> _To do_: Reproduce the data exactly and drop any pictures it holds.
Data section start
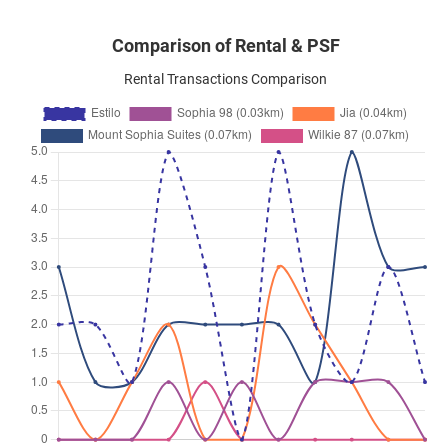
Comparison of Rental & PSF
Rental Transactions Comparison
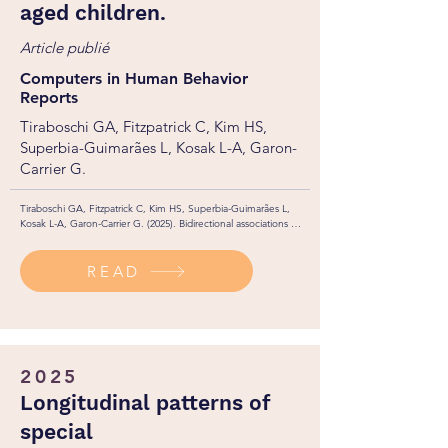
aged children.
Article publié
Computers in Human Behavior
Reports
Tiraboschi GA, Fitzpatrick C, Kim HS,
Superbia-Guimarães L, Kosak L-A, Garon-
Carrier G.
Tiraboschi GA, Fitzpatrick C, Kim HS, Superbia-Guimarães L, 
Kosak L-A, Garon-Carrier G. (2025). Bidirectional associations 
between video game playing and ADHD symptoms among 
school-aged children. Computers in Human Behavior Reports. 
READ
19: 100740. 

https://doi.org/10.1016/j.chbr.2025.100740
2025
Longitudinal patterns of
special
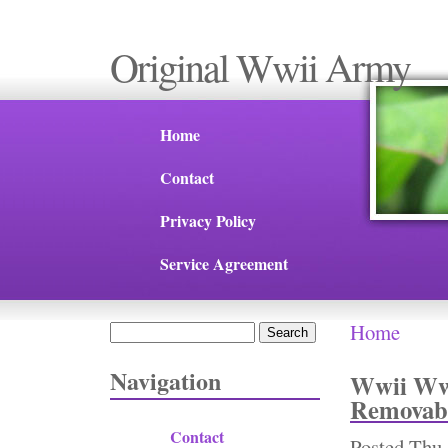
Original Wwii Army
Home
Contact
Privacy Policy
Service Agreement
Home
Search
You are 
Search form
Navigation
Wwii Ww2
Removabl
Contact
Posted
Thu,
Data section end
> _Answer for this exercise_:
Comparison of Rental & PSF
Rental Transactions Comparison
aged children.
Article publié
Computers in Human Behavior
Reports
Tiraboschi GA, Fitzpatrick C, Kim HS,
Superbia-Guimarães L, Kosak L-A, Garon-
Carrier G.
Tiraboschi GA, Fitzpatrick C, Kim HS, Superbia-Guimarães L, 
Kosak L-A, Garon-Carrier G. (2025). Bidirectional associations 
between video game playing and ADHD symptoms among 
school-aged children. Computers in Human Behavior Reports. 
READ
19: 100740. 

https://doi.org/10.1016/j.chbr.2025.100740
2025
Longitudinal patterns of
special
Original Wwii Army
Home
Contact
Privacy Policy
Service Agreement
Home
Search
You are 
Search form
Navigation
Wwii Ww2
Removabl
Contact
Posted
Thu,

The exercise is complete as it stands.